What is VGA Cable? What are Its Standards and Variations?

What is VGA?

VGA stands for Video Graphics Array. Many people casually refer VGA to as any modern high resolution display. VGA has a particular technical meaning. In the year 1987, IBM developed the VGA. It was used to delineate a display with 640 x 480 resolution with 16 colors. At that time, it was deemed a significant improvement over the valuable color graphics option.

Though, there would be a time before IBM introduced another video standard where other card companies rapidly began to produce cards that would support these higher resolutions and color depth like the IBM’s standard of the VGA. They were termed as Super VGA modes, which were deemed as anything better than 640 x 480 resolution with 16 colors. The next standard of IBM was the XGA which provided a maximum resolution of 1024 x 768 with 256 colors. It was also capable of producing 640 x 480 resolution with 65,536 colors.
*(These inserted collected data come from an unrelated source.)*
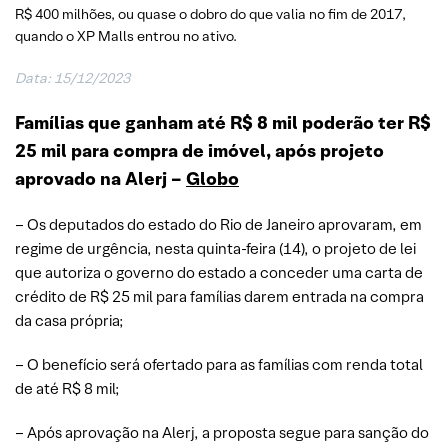
R$ 400 milhões, ou quase o dobro do que valia no fim de 2017,
quando o XP Malls entrou no ativo.
Data: 15/12/2023
Famílias que ganham até R$ 8 mil poderão ter R$
25 mil para compra de imóvel, após projeto
aprovado na Alerj –
Globo
– Os deputados do estado do Rio de Janeiro aprovaram, em
regime de urgência, nesta quinta-feira (14), o projeto de lei
que autoriza o governo do estado a conceder uma carta de
crédito de R$ 25 mil para famílias darem entrada na compra
da casa própria;
– O benefício será ofertado para as famílias com renda total
de até R$ 8 mil;
– Após aprovação na Alerj, a proposta segue para sanção do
Continuous improvements were made at that time in the field of technology.

Standard Resolution Aspect Ratio
CGA 640×200 16:9
VGA 640×480 4:3
WVGA 800×480 5:3
SVGA 800×600 4:3
WSVGA 1024×600 16:9
XGA 1024×768 4:3
WXGA 1280×768 5:3
WXGA 1280×800 16:9
SXGA 1280×1024 5:4
SXGA+ 1400×1050 4:3
WSXGA+ 1680×1050 16:9
UXGA 1600×1200 4:3
WUXGA 1920×1200 16:9
QXGA 2048×1536 4:3
WQXGA 2560×1600 16:9
QSXGA 2560×2048 16:9
QSXGA 2560×2048 5:4

You might we wondering why a cable company has so much concern about various video standards. As expected, higher resolutions and color depths signify more data flowing in the cable. As a matter of fact, the original VGA cables put in use when IBM introduced the VGA standard are no longer compatible for the modern resolution. If you are looking to purchase one, buy VGA cable from primecables.ca.
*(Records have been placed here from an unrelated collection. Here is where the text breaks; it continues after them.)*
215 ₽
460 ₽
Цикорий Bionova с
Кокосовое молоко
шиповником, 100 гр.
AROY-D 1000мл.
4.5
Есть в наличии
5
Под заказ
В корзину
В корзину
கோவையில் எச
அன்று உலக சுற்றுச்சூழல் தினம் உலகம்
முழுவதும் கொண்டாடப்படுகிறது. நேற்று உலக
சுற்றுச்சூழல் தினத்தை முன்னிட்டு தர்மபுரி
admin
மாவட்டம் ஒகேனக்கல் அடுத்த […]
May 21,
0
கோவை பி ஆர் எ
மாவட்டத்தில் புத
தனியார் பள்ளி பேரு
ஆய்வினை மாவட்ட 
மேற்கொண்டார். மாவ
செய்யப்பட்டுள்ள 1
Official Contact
When it comes to the traditional VGA cable, it was really very simple. It encompassed 14 or 15 28 gauge of AWG wires in the jacket with 15 pin connectors on one of its ends. These cables can still be used on an older device and is compatible with low resolutions of the original VGA standard. But, as the new resolutions came into being, a new cable design would be needed. Being acquainted with the fact that the most essential data flow through the cable is the red, green and blue color data, the super VGA cables were designed in such a way that they minimize the interference from compromising the signals. Instead of using just a pair of wire for each color in the traditional VGA cables, newer SVGA cables were introduced with 3 miniature coaxial wires installed inside the main cable itself. These cables are capable of bearing high resolutions up to 2048 x 1596 with no external amplification.